BEGIN Data for processing

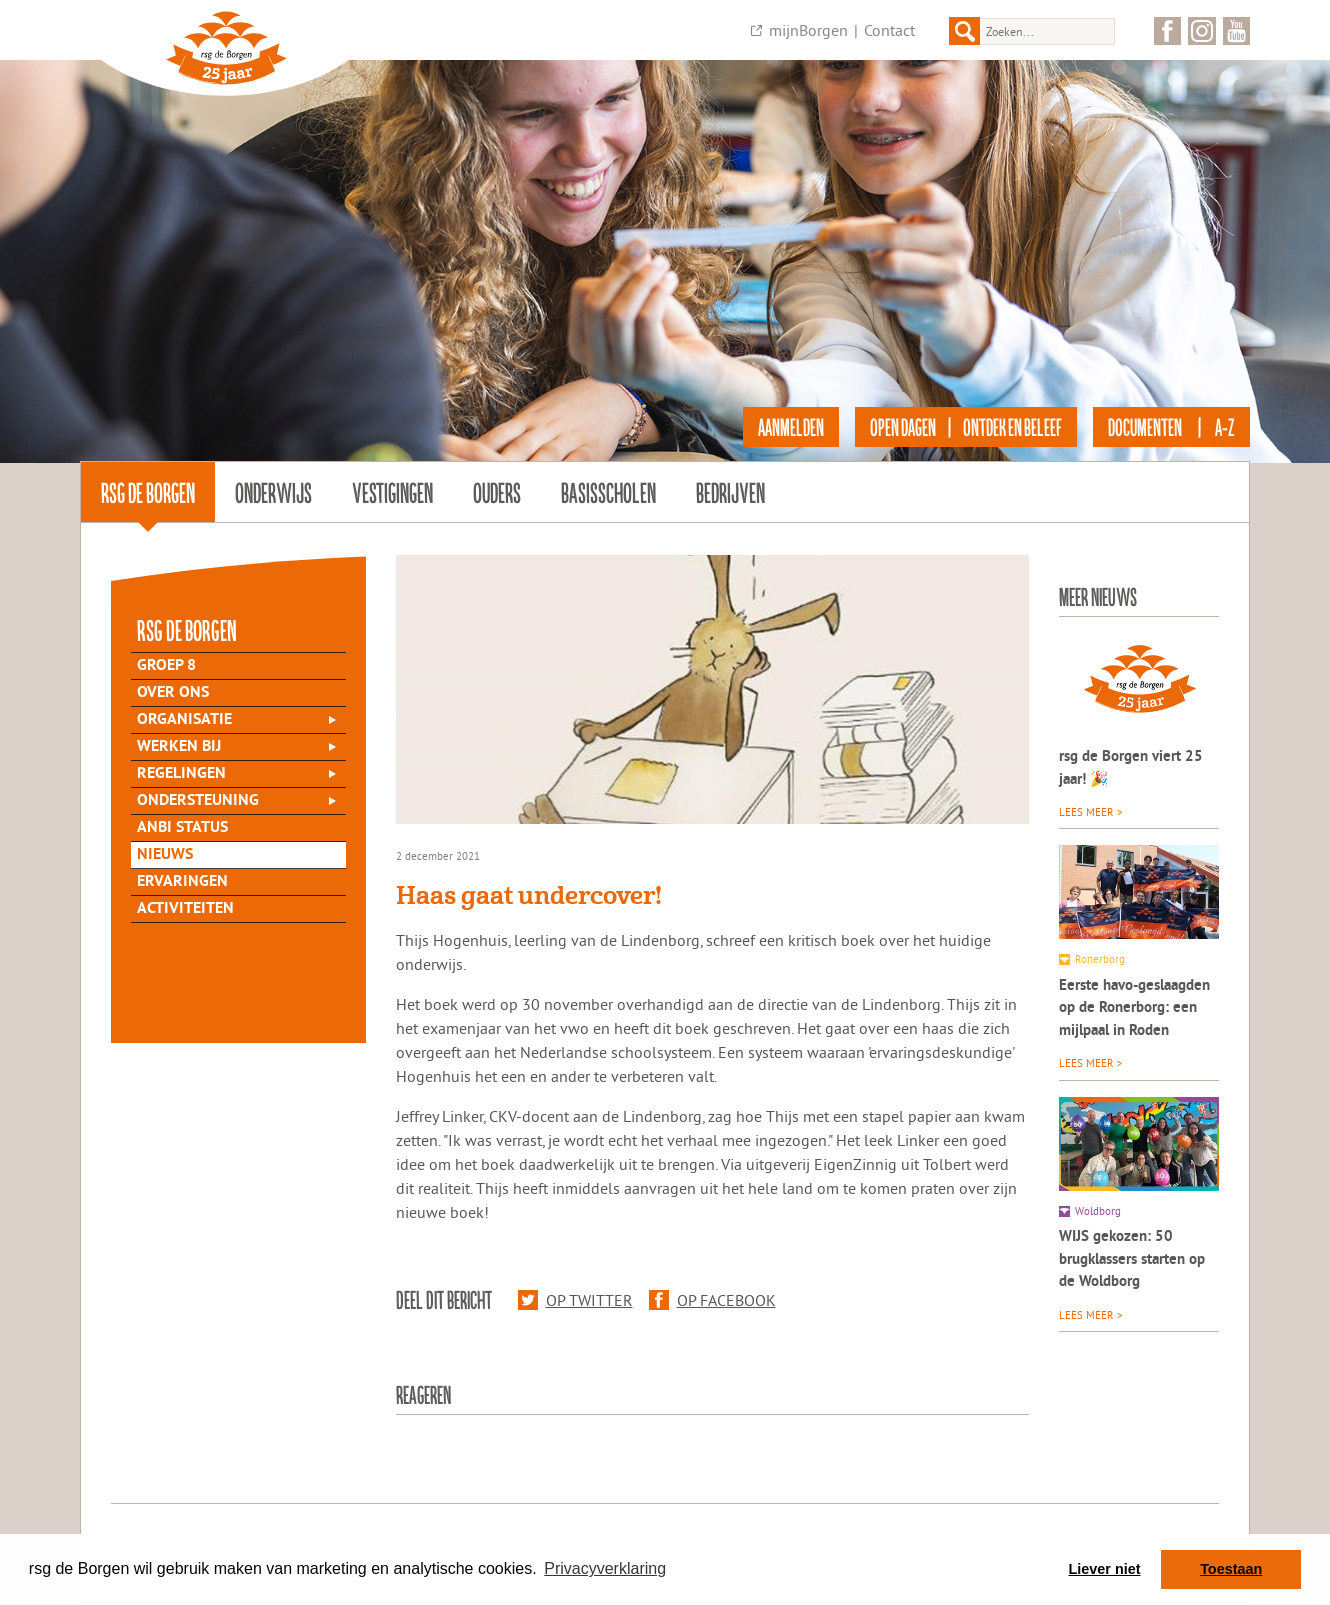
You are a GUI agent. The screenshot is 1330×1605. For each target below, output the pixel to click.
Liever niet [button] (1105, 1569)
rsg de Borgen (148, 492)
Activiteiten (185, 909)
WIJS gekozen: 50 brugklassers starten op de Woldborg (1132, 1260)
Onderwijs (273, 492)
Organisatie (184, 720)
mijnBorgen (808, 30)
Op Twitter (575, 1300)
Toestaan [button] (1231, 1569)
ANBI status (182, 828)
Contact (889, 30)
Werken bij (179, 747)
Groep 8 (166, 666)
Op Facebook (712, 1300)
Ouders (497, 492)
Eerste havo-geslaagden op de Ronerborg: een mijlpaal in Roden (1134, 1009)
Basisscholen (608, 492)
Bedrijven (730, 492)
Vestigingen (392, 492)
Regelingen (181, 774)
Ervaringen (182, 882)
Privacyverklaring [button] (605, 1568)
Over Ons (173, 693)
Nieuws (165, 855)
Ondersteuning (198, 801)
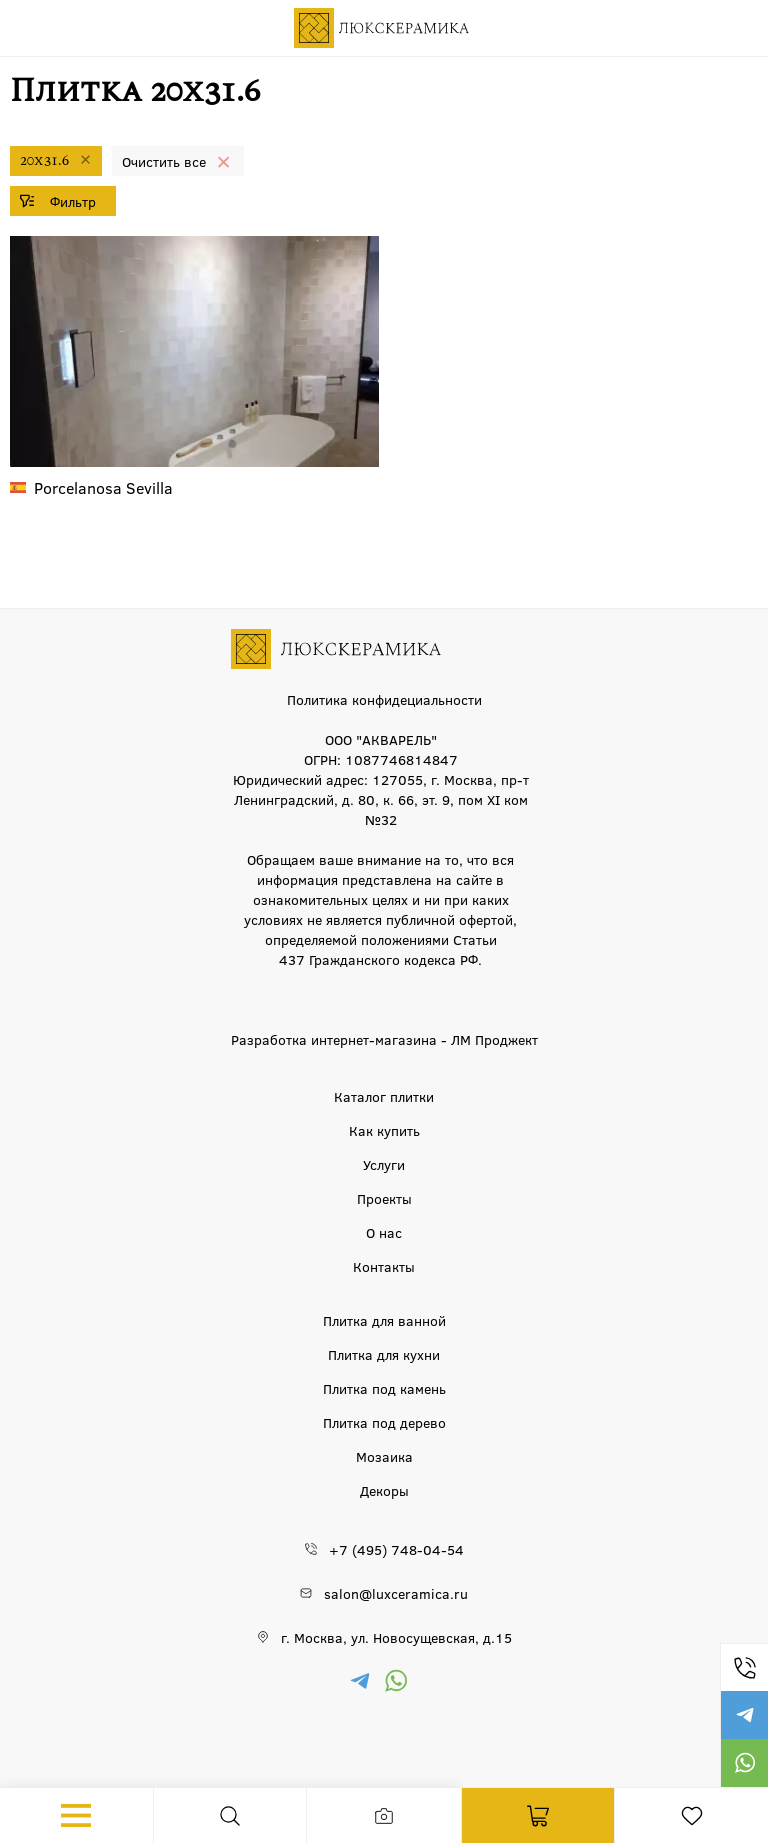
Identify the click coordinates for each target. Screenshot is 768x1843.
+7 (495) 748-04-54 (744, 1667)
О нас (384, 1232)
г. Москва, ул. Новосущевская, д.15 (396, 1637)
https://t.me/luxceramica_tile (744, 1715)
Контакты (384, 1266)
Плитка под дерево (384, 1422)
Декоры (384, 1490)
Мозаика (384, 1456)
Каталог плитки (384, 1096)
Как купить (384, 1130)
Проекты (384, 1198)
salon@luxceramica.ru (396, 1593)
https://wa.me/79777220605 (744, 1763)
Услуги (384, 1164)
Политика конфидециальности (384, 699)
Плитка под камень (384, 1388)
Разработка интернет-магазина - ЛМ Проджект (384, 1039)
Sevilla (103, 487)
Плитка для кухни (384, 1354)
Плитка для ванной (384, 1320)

END Data for processing

● **Your goal**
Please reproduce verbatim the lines from the line with "rsg de Borgen (148, 492)" through the final line of the listing, inclusive of both ends. Omit all pictures.

● **Output for this task**
rsg de Borgen (148, 492)
Activiteiten (185, 909)
WIJS gekozen: 50 brugklassers starten op de Woldborg (1132, 1260)
Onderwijs (273, 492)
Organisatie (184, 720)
mijnBorgen (808, 30)
Op Twitter (575, 1300)
Toestaan [button] (1231, 1569)
ANBI status (182, 828)
Contact (889, 30)
Werken bij (179, 747)
Groep 8 (166, 666)
Op Facebook (712, 1300)
Ouders (497, 492)
Eerste havo-geslaagden op de Ronerborg: een mijlpaal in Roden (1134, 1009)
Basisscholen (608, 492)
Bedrijven (730, 492)
Vestigingen (392, 492)
Regelingen (181, 774)
Ervaringen (182, 882)
Privacyverklaring [button] (605, 1568)
Over Ons (173, 693)
Nieuws (165, 855)
Ondersteuning (198, 801)
Identify the click coordinates for each target. Screenshot is 768x1843.
+7 (495) 748-04-54 (744, 1667)
О нас (384, 1232)
г. Москва, ул. Новосущевская, д.15 (396, 1637)
https://t.me/luxceramica_tile (744, 1715)
Контакты (384, 1266)
Плитка под дерево (384, 1422)
Декоры (384, 1490)
Мозаика (384, 1456)
Каталог плитки (384, 1096)
Как купить (384, 1130)
Проекты (384, 1198)
salon@luxceramica.ru (396, 1593)
https://wa.me/79777220605 (744, 1763)
Услуги (384, 1164)
Политика конфидециальности (384, 699)
Плитка под камень (384, 1388)
Разработка интернет-магазина - ЛМ Проджект (384, 1039)
Sevilla (103, 487)
Плитка для кухни (384, 1354)
Плитка для ванной (384, 1320)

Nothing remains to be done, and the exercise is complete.